As far as I analysed the market signal is very simple and with out noise!!!

It is only a combination of four signals namely OPEN HIGH CLOSE and LOW
These signal propagate through the space called PRICE and causes variation!

Another signal is volume! Sometimes the signal volume interfere with the price signals! I think this is called as SUPPORT and RESISTANCE POINTS!

I was thinking about developing a system! So as per several posts here I made a frame work!

When I analysed the parts of system I looked at the whole information from market. In the first step of all(all most all) systems we shunned OPEN HIGH and LOW information.

We started working on the CLOSE price only. So we filtered the signal on the first place itself and made it a single simple signal!
I could nt believe it! Because how could we get more info from system if we are feeding less info!

The moving on to next steps I found the signals being smoothed! (with MA)
And at the very point we got lags because we lost more info again!

And then we made a condition! When signal 1 interferes with another signal 2 (smoothened forms of the same parent signal) we GET a Binary signal!
Means a DIGITAL wave is formed from the signal!

In all the systems we processed and destroyed the pure market signal!

An the the signal being CYCLIC(markets are cyclic-correct me if wrong) we expect there to be noise in the signal!
But actually there is no noise in the signal itself but it COULD be the interaction of price signal with volume signal that causes distortion and imparts cyclic nature.

I hope it is clear why I dont think there is noise!!!

And there is a post by me ABOUT HEARING THE MARKET in saints thread!!! I didnt saw ur post early.
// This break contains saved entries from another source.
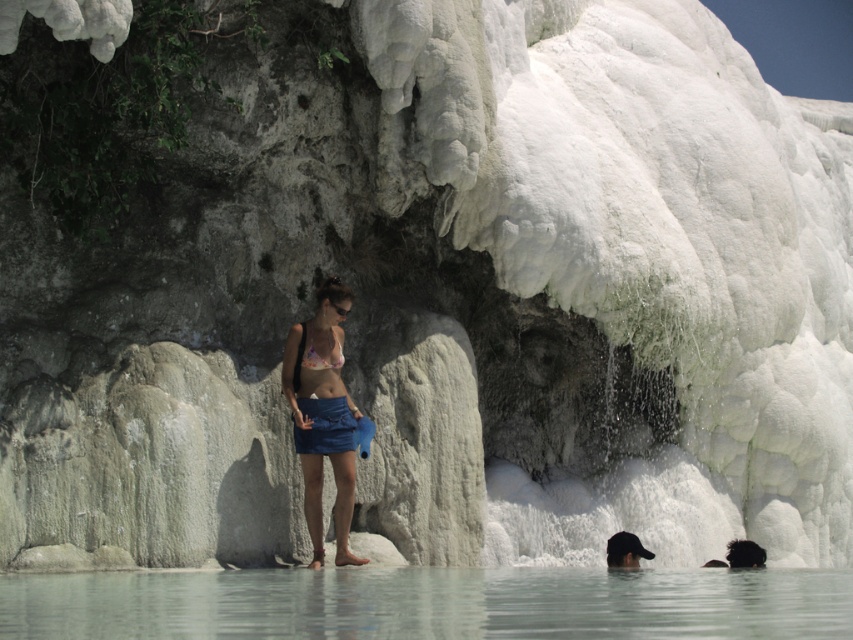 Question: Is black matte cap at lower center below matte white bikini top at center?

Choices:
 (A) no
 (B) yes

Answer: (B)

Question: Does black matte cap at lower center appear on the left side of matte white bikini top at center?

Choices:
 (A) yes
 (B) no

Answer: (B)

Question: Which of the following is the closest to the observer?

Choices:
 (A) black matte cap at lower center
 (B) clear water at lower center

Answer: (B)

Question: Is clear water at lower center smaller than blue fabric skirt at center?

Choices:
 (A) no
 (B) yes

Answer: (A)

Question: Which point appears farthest from the camera in this image?

Choices:
 (A) pyautogui.click(x=749, y=609)
 (B) pyautogui.click(x=309, y=355)
 (C) pyautogui.click(x=625, y=544)

Answer: (C)

Question: Estimate the real-world distances between objects in this image. Which object is closer to the blue fabric skirt at center?

Choices:
 (A) clear water at lower center
 (B) black matte cap at lower center
 (C) matte white bikini top at center

Answer: (C) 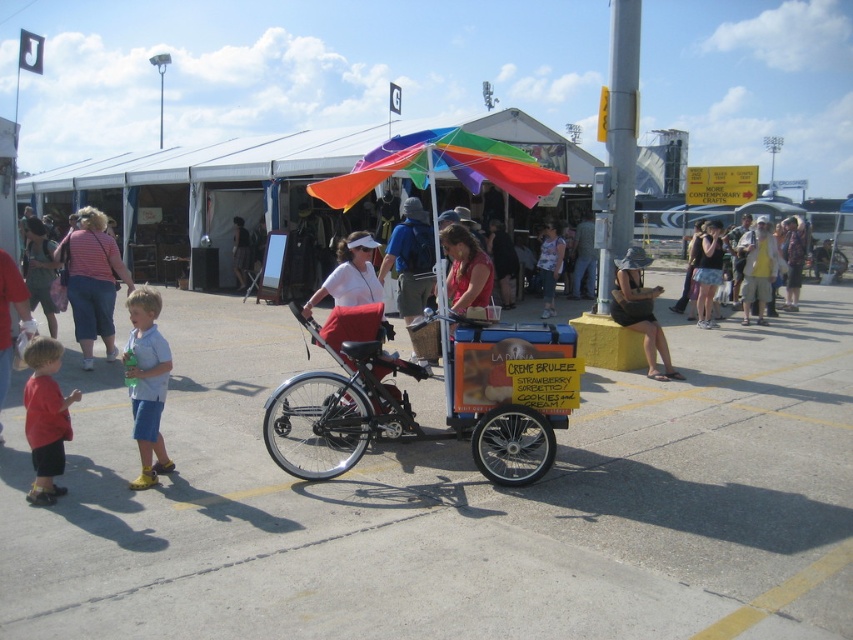 You are a customer at the fair and want to buy the matte red shorts at lower left. Where exactly should you look to find them?

The matte red shorts at lower left are located at point (45, 419).

You are a customer at the fair and want to buy a pair of denim shorts. You see two options available on the cart operated by the woman in red. The items are the light blue denim shorts at lower left and the blue denim shorts at center. Which one is wider?

The blue denim shorts at center are wider than the light blue denim shorts at lower left. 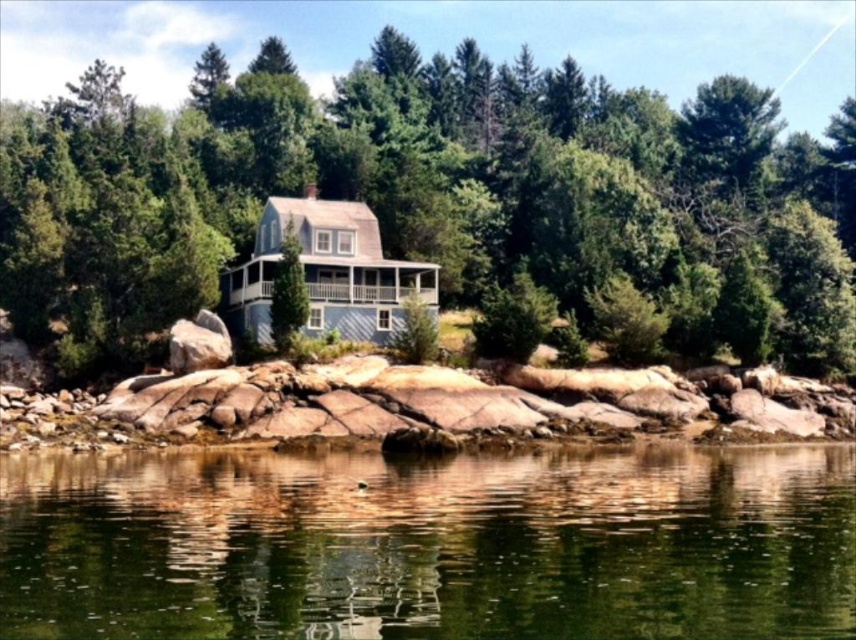 Question: Where is green textured tree at center located in relation to brown rock at center in the image?

Choices:
 (A) left
 (B) right

Answer: (A)

Question: Which point appears farthest from the camera in this image?

Choices:
 (A) (813, 394)
 (B) (815, 300)

Answer: (B)

Question: Which of the following is the farthest from the observer?

Choices:
 (A) brown rock at center
 (B) green reflective water at center

Answer: (A)

Question: Can you confirm if green reflective water at center is thinner than brown rock at center?

Choices:
 (A) no
 (B) yes

Answer: (B)

Question: Which of the following is the farthest from the observer?

Choices:
 (A) (642, 230)
 (B) (480, 477)
 (C) (700, 401)

Answer: (A)

Question: Does green reflective water at center appear on the left side of brown rock at center?

Choices:
 (A) yes
 (B) no

Answer: (B) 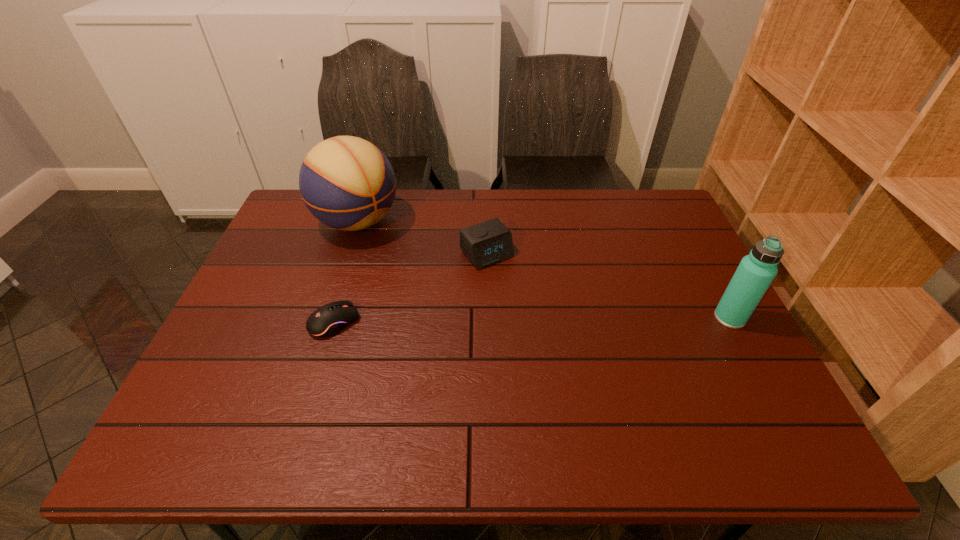 Image resolution: width=960 pixels, height=540 pixels. I want to click on free space that satisfies the following two spatial constraints: 1. on the front side of the computer mouse; 2. on the left side of the basketball, so click(x=324, y=322).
Sorry for that! and making saints thread a mess :)
 
#83
Sorry ashish,

I am a blunt newbie who has not at all done a single trade in market( lack of capital is only reason)

I am waxing my time freely now after my final year xam and got CHIKUN GUNYA and full bed rest. So came to this site actively!

And by the way I AM A MECHANICAL ENGINEERing student!!! :)

As far as I analysed the market signal is very simple and with out noise!!!

It is only a combination of four signals namely OPEN HIGH CLOSE and LOW
These signal propagate through the space called PRICE and causes variation!

Another signal is volume! Sometimes the signal volume interfere with the price signals! I think this is called as SUPPORT and RESISTANCE POINTS!

I was thinking about developing a system! So as per several posts here I made a frame work!

When I analysed the parts of system I looked at the whole information from market. In the first step of all(all most all) systems we shunned OPEN HIGH and LOW information.

We started working on the CLOSE price only. So we filtered the signal on the first place itself and made it a single simple signal!
I could nt believe it! Because how could we get more info from system if we are feeding less info!

The moving on to next steps I found the signals being smoothed! (with MA)
And at the very point we got lags because we lost more info again!

And then we made a condition! When signal 1 interferes with another signal 2 (smoothened forms of the same parent signal) we GET a Binary signal!
Means a DIGITAL wave is formed from the signal!

In all the systems we processed and destroyed the pure market signal!

An the the signal being CYCLIC(markets are cyclic-correct me if wrong) we expect there to be noise in the signal!
But actually there is no noise in the signal itself but it COULD be the interaction of price signal with volume signal that causes distortion and imparts cyclic nature.

I hope it is clear why I dont think there is noise!!!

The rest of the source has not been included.